To prove (2), observe that one direction is trivial as \begin{equation} \mathbb{R}^m \ni Ax = 0 \implies A^tAx = A^t0 = 0 \end{equation} and hence, $\ker(A) \subset \ker(A^tA)$. For the other direction, we see immediately that

\begin{equation} A^tAx = 0 \implies 0 = \langle A^tAx, x \rangle = \langle Ax, Ax \rangle = \Vert Ax \Vert_{2}^{2} = 0 \iff Ax = 0
\end{equation}

and therefore, $\ker(A^tA) \subset \ker(A)$. In sum, we again have $\ker(A^tA) = \ker(A) \qquad\qquad\qquad\qquad \square$.

2. Deriving the least squares formula

Now that we have the necessary foundation, we can derive the least squares formula in form of the following theorem.

Theorem. Let $A \in \mathbb{R}^{m \times n}$ and $b \in \mathbb{R}^m$. Then, $x \in \mathbb{R}^n$ is the least squares solution of the equation $Ax = b$ iff

\begin{equation} \boxed{A^tAx = A^tb} \end{equation}

Furthermore, $x = (A^tA)^{-1}A^tb$ is unique iff $\text{rk}(A) = n$.

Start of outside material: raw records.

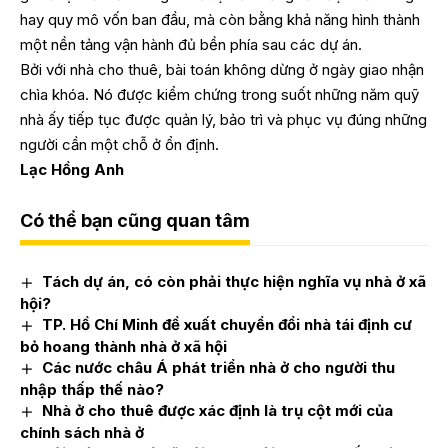
hay quy mô vốn ban đầu, mà còn bằng khả năng hình thành
một nền tảng vận hành đủ bền phía sau các dự án.
Bởi với nhà cho thuê, bài toán không dừng ở ngày giao nhận
chìa khóa. Nó được kiểm chứng trong suốt những năm quỹ
nhà ấy tiếp tục được quản lý, bảo trì và phục vụ đúng những
người cần một chỗ ở ổn định.
Lạc Hồng Anh
Có thể bạn cũng quan tâm
Tách dự án, có còn phải thực hiện nghĩa vụ nhà ở xã
hội?
TP. Hồ Chí Minh đề xuất chuyển đổi nhà tái định cư
bỏ hoang thành nhà ở xã hội
Các nước châu Á phát triển nhà ở cho người thu
nhập thấp thế nào?
Nhà ở cho thuê được xác định là trụ cột mới của
chính sách nhà ở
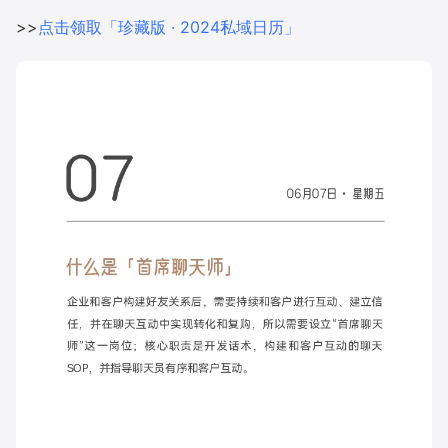
>>
点击领取「珍藏版 · 2024私域日历」
增长俱乐部
增长俱乐部
有赞商盟
商家社区
社群交流
合作共进
入驻有赞
认证代理商
认证服务商
设计服务商
有赞云
数据通服务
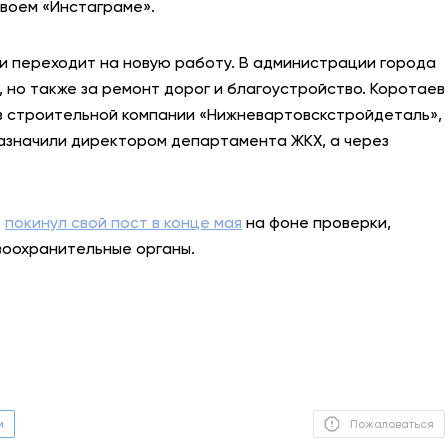
своем «Инстаграме».
АНТИТЕРРОР
 и переходит на новую работу. В администрации города
НОВОСТИ
, но также за ремонт дорог и благоустройство. Коротаев
из строительной компании «Нижневартовскстройдеталь»,
ОФИЦИАЛЬНО
о назначили директором департамента ЖКХ, а через
82,17
94,84
в
покинул свой пост в конце мая
на фоне проверки,
воохранительные органы.
Вход / Регистрация
м
Пожаловаться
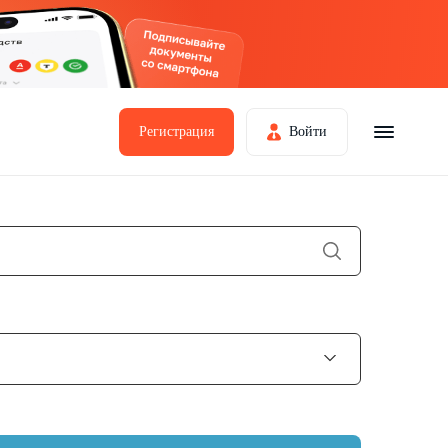
Регистрация
Войти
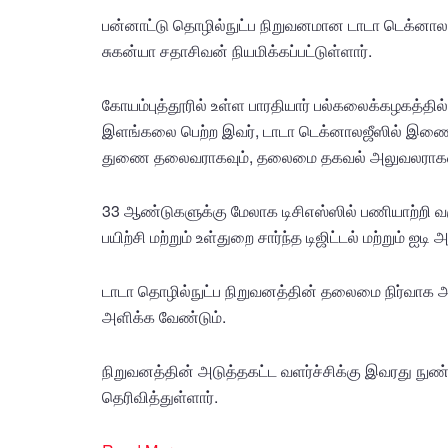
பன்னாட்டு தொழில்நுட்ப நிறுவனமான டாடா டெக்னால
சுகன்யா சதாசிவன் நியமிக்கப்பட்டுள்ளார்.
கோயம்புத்தூரில் உள்ள பாரதியார் பல்கலைக்கழகத்தில்
இளங்கலை பெற்ற இவர், டாடா டெக்னாலஜீஸில் இணைவதற்
துணை தலைவராகவும், தலைமை தகவல் அலுவலராகவும்
33 ஆண்டுகளுக்கு மேலாக டிசிஎஸ்ஸில் பணியாற்றி வர
பயிற்சி மற்றும் உள்துறை சார்ந்த டிஜிட்டல் மற்றும் ஐட
டாடா தொழில்நுட்ப நிறுவனத்தின் தலைமை நிர்வாக அ
அளிக்க வேண்டும்.
நிறுவனத்தின் அடுத்தகட்ட வளர்ச்சிக்கு இவரது நுண்
தெரிவித்துள்ளார்.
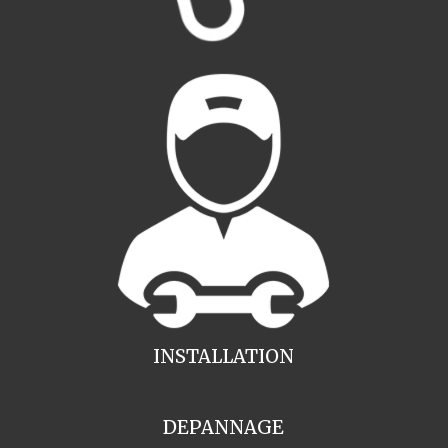
INSTALLATION
DEPANNAGE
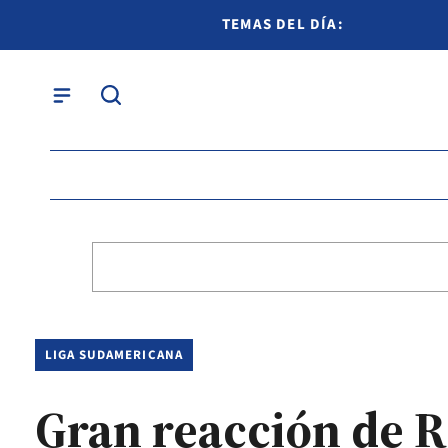
TEMAS DEL DÍA:
LIGA SUDAMERICANA
Gran reacción de R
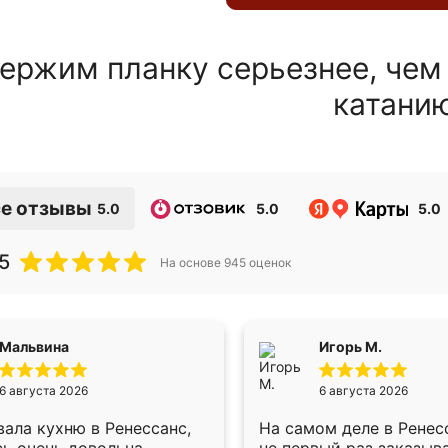
ержим планку серьезнее, чем
катани
е отзывы
5.0
5.0
5.0
5
На основе
945
оценок
Мальвина
Игорь М.
6 августа 2026
6 августа 2026
ала кухню в Ренессанс,
На самом деле в Ренес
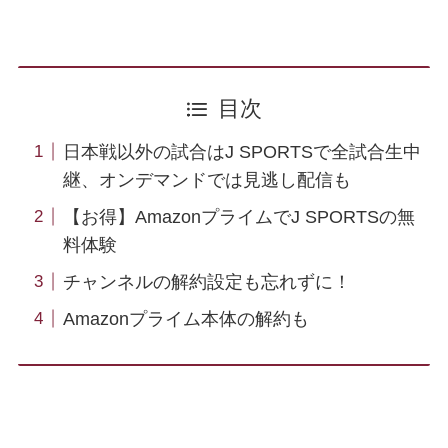
目次
日本戦以外の試合はJ SPORTSで全試合生中
継、オンデマンドでは見逃し配信も
【お得】AmazonプライムでJ SPORTSの無
料体験
チャンネルの解約設定も忘れずに！
Amazonプライム本体の解約も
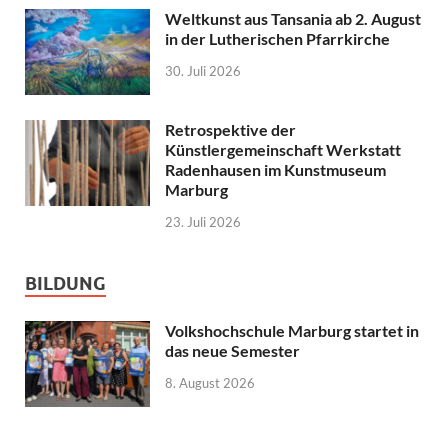
Weltkunst aus Tansania ab 2. August
in der Lutherischen Pfarrkirche
30. Juli 2026
Retrospektive der
Künstlergemeinschaft Werkstatt
Radenhausen im Kunstmuseum
Marburg
23. Juli 2026
BILDUNG
Volkshochschule Marburg startet in
das neue Semester
8. August 2026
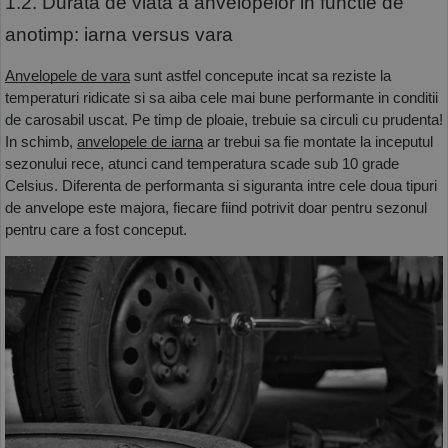
1.2. Durata de viata a anvelopelor in functie de 
anotimp: iarna versus vara
Anvelopele de vara
 sunt astfel concepute incat sa reziste la 
temperaturi ridicate si sa aiba cele mai bune performante in conditii 
de carosabil uscat. Pe timp de ploaie, trebuie sa circuli cu prudenta! 
In schimb,
anvelopele de iarna
 ar trebui sa fie montate la inceputul 
sezonului rece, atunci cand temperatura scade sub 10 grade 
Celsius. Diferenta de performanta si siguranta intre cele doua tipuri 
de anvelope este majora, fiecare fiind potrivit doar pentru sezonul 
pentru care a fost conceput.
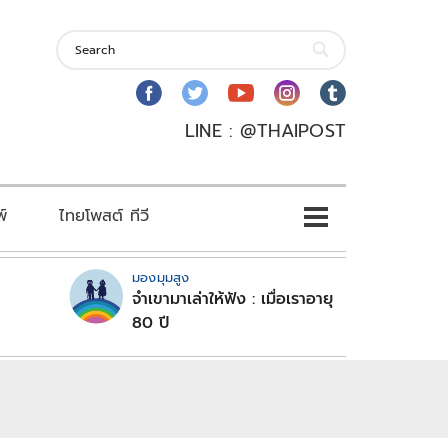
LINE : @THAIPOST
พ์
ไทยโพสต์ ทีวี
มองมุมสูง
จำเขามาเล่าให้ฟัง : เมื่อเราอายุ
80 ปี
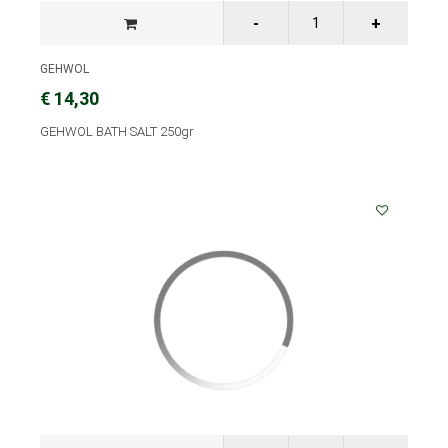
GEHWOL
€ 14,30
GEHWOL BATH SALT 250gr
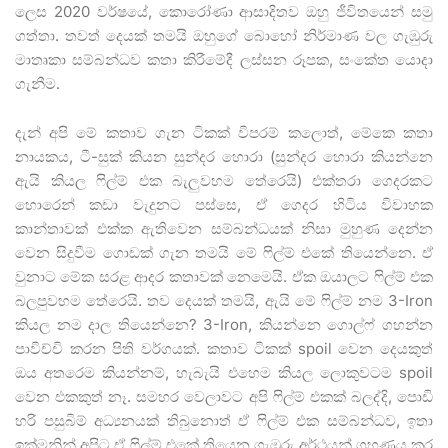
ලෙස 2020 වර්ෂයේ, කොරෝණා ආසාදිතව ඔහු ජීවිතයෙන් සමු
ගත්තා. තවත් දෙයක් තමයි ඔහුගේ බොහෝ නිර්මාණ වල ගැඹුරු
මාතෘකා සම්බන්ධව කතා කිරීමේදී ලස්සන රූපක, සංකේත යොදා
ගැනීම.
දැන් අපි මේ කතාව ගැන ටිකක් විපරම් කලොත්, මේකෙ කතා
නායකය, ටී-සුක් කියන සුන්දර හොරා (සුන්දර හොරා කියන්නෙ
ඇයි කියල ෆිල්ම් එක බැලුවහම තේරෙයි) එක්තරා ගෙදරකට
හොරෙන් කඩා වැදුනට පස්සෙ, ඒ ගෙදර හිටිය විවාහක
කාන්තාවක් එක්ක ඇතිවෙන සම්බන්ධයක් නිසා මුහුණ දෙන්න
වෙන සිදුවීම ගොඩක් ගැන තමයි මේ ෆිල්ම් එකේ තියෙන්නෙ. ඒ
වුනාට මේක සරළ ආදර කතාවක් නෙමෙයි. ඒක ඔයාලට ෆිල්ම් එක
බලපුවහම තේරෙයි. තව දෙයක් තමයි, ඇයි මේ ෆිල්ම් නම 3-Iron
කියල නම දාල තියෙන්නෙ? 3-Iron, කියන්නෙ ගොල්ෆ් ගහන්න
පාවිච්චි කරන පිති වර්ගයක්. කතාව ටිකක් spoil වෙන දෙයකුත්
ඔය අතරෙම කියන්නම්, හැබැයි එහෙම කියල ලොකුවටම spoil
වෙන එකකුත් නෑ. සමහර වෙලාවට අපි ෆිල්ම් එකක් බලද්දි, පොඩි
හරි පසුබිම් අධ්‍යනයක් තිබුනොත් ඒ ෆිල්ම් එක සම්බන්ධව, ඉතා
ඉක්මනින් අපිට ඒ ෆිල්ම් එකේ තියෙන ගැඹුරු අර්ථයන් ග්‍රහණය කර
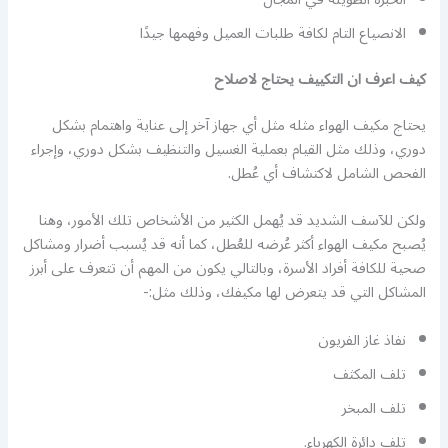
الانصياع التام لكافة طلبات العميل وفهمها جيدًا
كيف اعرف ان التكييف يحتاج لاصلاح
يحتاج مكيف الهواء مثله مثل أي جهاز آخر إلى عناية واهتمام بشكل
دوري، وذلك مثل القيام بعملية الغسيل والتنظيف بشكل دوري، وإجراء
الفحص الشامل لاكتشاف أي عُطل.
ولكن للآسف الشديد قد يُهمل الكثير من الأشخاص تلك الأمور، وهنا
يُصبح مكيف الهواء أكثر عُرضه للعُطل، كما أنه قد يُسبب أضرار ومشاكل
صحية للكافة أفراد الأسرة، وبالتالي يكون من المهم أن تتعرف على أبرز
المشاكل التي قد يتعرض لها مكيفك، وذلك مثل:-
نفاذ غاز الفريون
تلف المكثف
تلف المبخر
تلف دائرة الكهرباء.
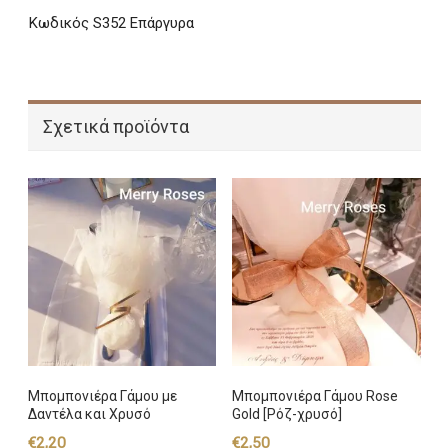
Κωδικός
S352 Επάργυρα
Σχετικά προϊόντα
Μπομπονιέρα Γάμου με
Μπομπονιέρα Γάμου Rose
Δαντέλα και Χρυσό
Gold [Ρόζ-χρυσό]
€
2,20
€
2,50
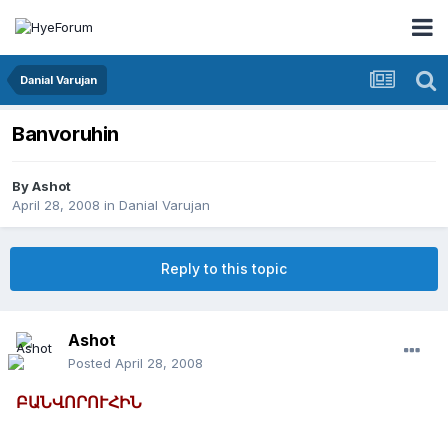
Danial Varujan
Banvoruhin
By
Ashot
April 28, 2008
in
Danial Varujan
Reply to this topic
Ashot
Posted
April 28, 2008
ԲԱՆՎՈՐՈՒՀԻՆ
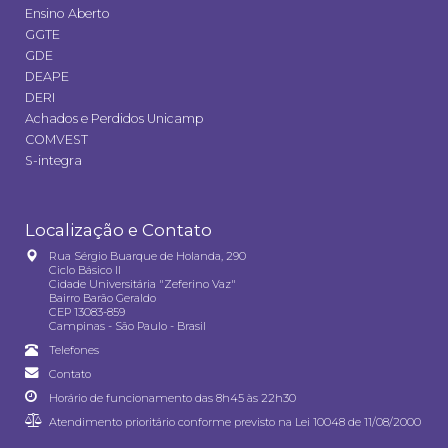
Ensino Aberto
GGTE
GDE
DEAPE
DERI
Achados e Perdidos Unicamp
COMVEST
S-integra
Localização e Contato
Rua Sérgio Buarque de Holanda, 290
Ciclo Básico II
Cidade Universitária "Zeferino Vaz"
Bairro Barão Geraldo
CEP 13083-859
Campinas - São Paulo - Brasil
Telefones
Contato
Horário de funcionamento das 8h45 às 22h30
Atendimento prioritário conforme previsto na
Lei 10048 de 11/08/2000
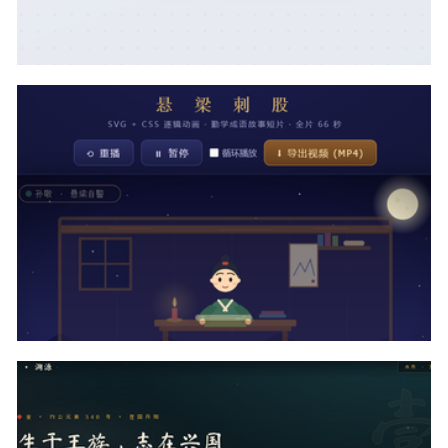
css+svg实现鼠标悬浮卡片进度条转动代码
svg+css实现成语故事动画解释代码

Proof. First, we orthogonally decompose $b \in \mathbb{R}^m$ according to our previous lemma in two parts $b_1 \in \text{Im}(A)$ and $b_2 \in \ker(A^t)$. Now assume $x \in \mathbb{R}^n$. Then we have \begin{equation} \Vert Ax - b \Vert_{2}^2 = \Vert Ax - (b_1 + b_2)\Vert_{2}^{2} = \Vert (Ax - b_1) + (-b_{2})\Vert_{2}^{2} \end{equation}

Note that $(Ax - b_{1}) \in \text{Im}(A)$ as $\text{Im}(A)$ is as subspace closed under addition and scalar multiplication. Because of the orthogonality of both summands in the squared norm, i.e. $(Ax - b_1) \perp b_2$, we can use the generalized pythogarian theorem to conclude

\begin{equation} \Vert (Ax - b_1) + (-b_{2})\Vert_{2}^{2} = \Vert (Ax - b_1)\Vert_{2}^{2} + \Vert b_{2}\Vert_{2}^{2} \end{equation}

The last expression becomes minimal in case of $x = z$ where $Az = b_{1}$. Therefore, $z$ is the least squares solution. But then, the previous lemma implies

\begin{equation} Ax = b_{1} \land Az = b_1 \iff Ax - Az = 0 \iff A(x - z) = 0 \iff 0 = A^tA(x - z) = A^tAx - A^tAz \end{equation}

However, $A^tAz = A^tb_1 = A^t(b_1 + b_2) = A^tb$ and finally,

\begin{equation} Ax = b_{1} \land Az = b_1 \iff A^tAx - A^tb = 0 \iff A^tAx = A^tb \end{equation}

For the uniqueness, assume there are two least squares solutions $x_1, x_2$. Then, clearly

\begin{equation} A^tAx_1 = A^tb \land A^tAx_2 = A^tb \iff A^tA(x_1 - x_2) = 0 \iff A(x_1 - x_2) = 0 \iff x_1 - x_2 \in \ker(A) \end{equation}

Therefore, $x_1 = x_2 \iff \ker(A) = 0 \iff \text{rk}(A) = n \qquad\qquad\qquad\qquad \square$.

3. Conclusion

This concludes the geometric derivation of the least squares. It highlights the fact that the least squares solution $x$ collapses into the exact solution of the equation $Ax = b$ as soon as $b \in \text{Im}(A)$. If $b$ does not lie in the image of $A$, then $b$ necessarily has a component that is part of $\text{Im}(A)^{\perp}$.
In this case, the least squares solution targets that component of $b$ that does lie in the image of $A$ by projecting $b$ orthogonally onto $b_1 \in \text{Im}(A)$.
There are several follow-up topics: the closely related pseudo-inverse as minimum norm least squares solution, the singular value decomposition (SVD) and nonlinear least squares, e.g. Levenberg-Marquardt. Also, Krylow space methods and iterative solving of linear systems of equations also make exciting topics for exposition (and are widely used in the industry I imagine).